Background - Long-QT Syndrome (LQTS) is a cardiovascular disorder characterized by prolongation of the QT interval on ECG and presence of syncope, seizures, and sudden death. Five genes have been implicated in Romano-Ward syndrome, the autosomal dominant form of LQTS: KVLQT1, HERG, SCN5A, KCNE1, and KCNE2. Mutations in KVLQT1 and KCNE1 also cause the Jervell and Lange-Nielsen syndrome, a form of LQTS associated with deafness, a phenotypic abnormality inherited in an autosomal recessive fashion. Methods and Results - We used mutational analyses to screen a pool of 262 unrelated individuals with LQTS for mutations in the 5 defined genes. We identified 134 mutations in addition to the 43 that we previously reported. Eighty of the mutations were novel. The total number of mutations in this population is now 177 (68% of individuals).
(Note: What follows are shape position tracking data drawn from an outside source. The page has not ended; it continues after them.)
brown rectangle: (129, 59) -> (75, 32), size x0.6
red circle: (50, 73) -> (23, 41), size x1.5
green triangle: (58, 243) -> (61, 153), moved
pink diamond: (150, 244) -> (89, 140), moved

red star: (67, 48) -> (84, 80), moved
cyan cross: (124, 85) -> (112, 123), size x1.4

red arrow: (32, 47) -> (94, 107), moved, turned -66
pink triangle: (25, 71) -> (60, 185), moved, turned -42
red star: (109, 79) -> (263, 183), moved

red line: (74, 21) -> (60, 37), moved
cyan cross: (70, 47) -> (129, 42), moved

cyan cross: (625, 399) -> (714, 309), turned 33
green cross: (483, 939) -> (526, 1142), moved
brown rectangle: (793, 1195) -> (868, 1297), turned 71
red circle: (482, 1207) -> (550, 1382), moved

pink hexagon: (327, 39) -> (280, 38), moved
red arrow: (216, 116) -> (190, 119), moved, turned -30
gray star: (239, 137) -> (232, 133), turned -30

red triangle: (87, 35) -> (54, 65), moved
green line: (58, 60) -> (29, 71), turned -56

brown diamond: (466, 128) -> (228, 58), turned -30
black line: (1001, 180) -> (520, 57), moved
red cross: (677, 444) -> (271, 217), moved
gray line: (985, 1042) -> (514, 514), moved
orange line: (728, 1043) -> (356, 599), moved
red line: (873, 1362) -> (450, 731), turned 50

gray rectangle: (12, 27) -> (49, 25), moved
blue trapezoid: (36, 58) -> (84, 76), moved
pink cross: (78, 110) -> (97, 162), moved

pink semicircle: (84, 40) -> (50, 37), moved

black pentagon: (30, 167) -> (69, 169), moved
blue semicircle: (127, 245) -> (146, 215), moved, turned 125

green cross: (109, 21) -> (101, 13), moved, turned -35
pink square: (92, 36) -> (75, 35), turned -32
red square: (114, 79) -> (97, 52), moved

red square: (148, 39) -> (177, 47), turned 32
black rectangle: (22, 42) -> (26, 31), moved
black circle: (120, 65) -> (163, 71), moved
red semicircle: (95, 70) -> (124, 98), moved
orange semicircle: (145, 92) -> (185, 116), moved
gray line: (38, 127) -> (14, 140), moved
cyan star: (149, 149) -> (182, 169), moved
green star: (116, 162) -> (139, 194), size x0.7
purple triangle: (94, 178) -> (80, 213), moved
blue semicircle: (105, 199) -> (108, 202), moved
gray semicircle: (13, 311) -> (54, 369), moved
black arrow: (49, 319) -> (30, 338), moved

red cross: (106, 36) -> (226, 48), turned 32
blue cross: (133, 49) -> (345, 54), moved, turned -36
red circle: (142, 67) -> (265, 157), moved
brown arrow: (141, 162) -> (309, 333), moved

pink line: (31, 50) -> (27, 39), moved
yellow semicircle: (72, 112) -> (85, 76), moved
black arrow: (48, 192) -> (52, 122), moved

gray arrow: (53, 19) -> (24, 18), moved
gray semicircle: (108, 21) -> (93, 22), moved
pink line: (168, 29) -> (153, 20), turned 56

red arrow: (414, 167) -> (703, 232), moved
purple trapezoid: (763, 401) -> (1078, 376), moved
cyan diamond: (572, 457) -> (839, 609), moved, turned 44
Conclusions - KVLQT1 (42%) and HERG (45%) accounted for 87% of identified mutations, and SCN5A (8%), KCNE1 (3%), and KCNE2 (2%) accounted for the other 13%. Missense mutations were most common (72%), followed by frameshift mutations (10%), in-frame deletions, and nonsense and splice-site mutations (5% to 7% each). Most mutations resided in intracellular (52%) and transmembrane (30%) domains; 12% were found in pore and 6% in extracellular segments. In most cases (78%), a mutation was found in a single family or an individual.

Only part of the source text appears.